I'm listening to it as well, Zidane.


----------



## Paxil (Jan 1, 2003)

Listening live. Reading this thread. Doing homework. Oh yeah... and drinking a beer.


----------



## BBert (Dec 30, 2004)

This thread is my only lifeline to the game.

I left to check out some other threads, and I swear I heard crickets!

The party is right here. :banana:


----------



## SheedSoNasty (Dec 31, 2002)

Paxil said:


> Listening live. Reading this thread. Doing homework. Oh yeah... and drinking a beer.


Except for the homework part, we're doing the exact same thing right now. It's almost like we're soul mates...


----------



## BlazerCaravan (Aug 12, 2004)

I'm going to starve until half-time. Okay, we're back.

8:31 left in the half.

Telfair, is hogging the ball a little bit. Another 24 second violation.

Miles is running the floor well: got a rebound and ran the fast break, got fouled. He shot 60% FT last season. He hits both. Not bad at all. 29-26 POR.

More backcourt pressure, but SEA breaks it, and they get a foul (Mikey Moore)... but they didn't say on who. Harvey's prattling. Make it stop. Moore hits both.

Webster's baseline 3 is off. He's human, after all. Gets a rebound off of SEA's missed shot. Great interior passing on the break ends with a Miles dunk. 31-28 POR.


----------



## Blazer Freak (Jul 11, 2004)

Man I hate school..random I know, but I hate it. Other than for girls there is no reason to go. My teachers cram so much homework it isn't even funny. 

History Speech Tomorrow
Tell 2 memorized poems in Spanish infront of the class tomorrow

Prewrite due on Monday for english
Science and English Essays due next friday..and i have companie over this weekend.


BTW!


GO BLAZERS!


----------



## Miksaid (Mar 21, 2005)

Except for the beer part, we're doing the exact same thing right now. It's almost like we're soul mates...


----------



## SheedSoNasty (Dec 31, 2002)

Johan Petro didn't have his jersey on before he came in?

Weirdo.


----------



## Paxil (Jan 1, 2003)

Blazers 31 sonics 28


----------



## BlazerCaravan (Aug 12, 2004)

If you like my work, rep me, baby. My fingers are literally crackling.

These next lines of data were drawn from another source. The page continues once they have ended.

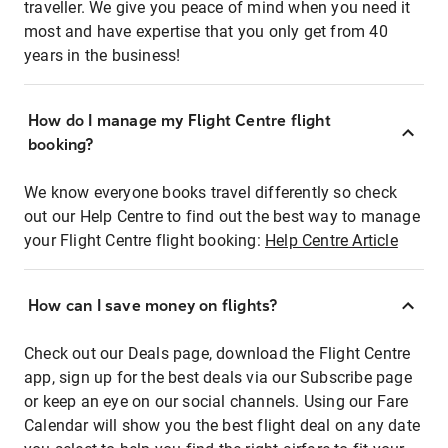
traveller. We give you peace of mind when you need it
most and have expertise that you only get from 40
years in the business!
How do I manage my Flight Centre flight
booking?
We know everyone books travel differently so check
out our Help Centre to find out the best way to manage
your Flight Centre flight booking:
Help Centre Article
How can I save money on flights?
Check out our Deals page, download the Flight Centre
app, sign up for the best deals via our Subscribe page
or keep an eye on our social channels. Using our Fare
Calendar will show you the best flight deal on any date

Randolph misses a jumper, Evans rebounds. Evans is pretty dang good in this game -- picks, rebounds, toughness. He's mentioned a lot in this game.

Ruben back in for Zach. Seattle's rookie forgot to put his jersey on when he checked in for Moore. Oops!

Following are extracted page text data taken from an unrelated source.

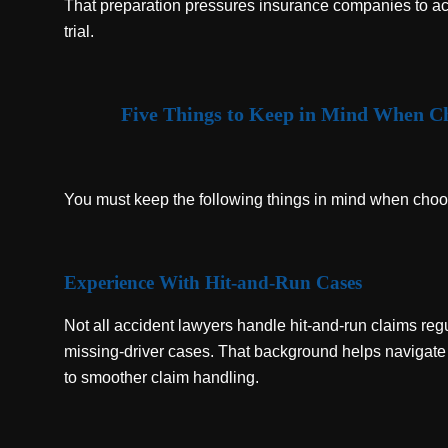
That preparation pressures insurance companies to act 
trial.
Five Things to Keep in Mind When Ch
You must keep the following things in mind when choos
Experience With Hit-and-Run Cases
Not all accident lawyers handle hit-and-run claims reg
missing-driver cases. That background helps navigate
to smoother claim handling.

Allen misses a 3 -- Webster's pass to Telfair hits him in the back. Sheed laughs. Oops.

Lewis loses the ball, fast break, Webster's shot blocked by SEA's rook, but Webster gets it back. Evans lost the rebound from Miles's miss, but there's only 2 on the shot clock. Joel's coming back in, I believe. Time out.


----------



## BlazerCaravan (Aug 12, 2004)

They nickname Harvey "'Tone"

Webster's turnaounrd at the shotclock buzzer is off, but Petro had Przybilla in a headlock, so it's a foul.

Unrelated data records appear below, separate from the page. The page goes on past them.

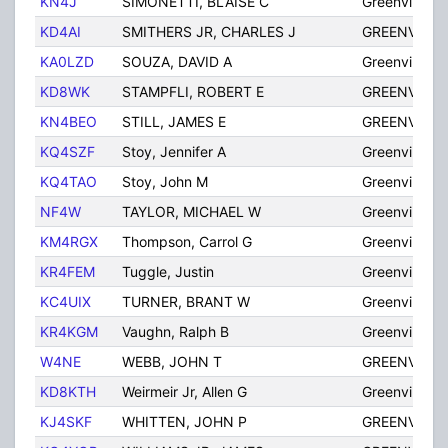
KN4J
SIMONETTI, BLAISE C
Greenville
KD4AI
SMITHERS JR, CHARLES J
GREENVILLE
KA0LZD
SOUZA, DAVID A
Greenville
KD8WK
STAMPFLI, ROBERT E
GREENVILLE
KN4BEO
STILL, JAMES E
GREENVILLE
KQ4SZF
Stoy, Jennifer A
Greenville
KQ4TAO
Stoy, John M
Greenville
NF4W
TAYLOR, MICHAEL W
Greenville
KM4RGX
Thompson, Carrol G
Greenville
KR4FEM
Tuggle, Justin
Greenville
KC4UIX
TURNER, BRANT W
Greenville
KR4KGM
Vaughn, Ralph B
Greenville
W4NE
WEBB, JOHN T
GREENVILLE
KD8KTH
Weirmeir Jr, Allen G
Greenville
KJ4SKF
WHITTEN, JOHN P
GREENVILLE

A play's happening, but Wheels is talking about something else. Fifth team foul for SEA, Miles will shoot. Lewis commits 3rd foul. Miles misses both. UGH!

More pressure, Evans clears out on the SEA miss.

Miles misses a jumper, Ridnour rebounds. He's doing okay, too. Allen versus Patterson. Joel went to help, got called for a foul. Ridnour hits a jumper top of the key. 31-30 Blazers.

Telfair gets another foul on Evans (3rd foul). Evans is mad. Telfair makes 1st, Miles gets rebound on second! Nice job. Webster misses a 22ft jumper.


----------



## Fork (Jan 2, 2003)

Blazer Freak said:


> Man I hate school..random I know, but I hate it. Other than for girls there is no reason to go. My teachers cram so much homework it isn't even funny.
> 
> History Speech Tomorrow
> Tell 2 memorized poems in Spanish infront of the class tomorrow
> ...


No worries. 

Once you hit the workforce, it's smooth sailing. You won't have to do ANYTHING but sit areound and watch hoops in the evening.


----------



## BlazerCaravan (Aug 12, 2004)

Przybilla geta foul battling with Evans. Those two will go 4 rounds tonight. Evans misses the first, makes the 2nd. 32-31 POR.

Telfair carries the ball. This isn't And1, kids. 10 Blazer turnovers already, 6 this quarter! UGH!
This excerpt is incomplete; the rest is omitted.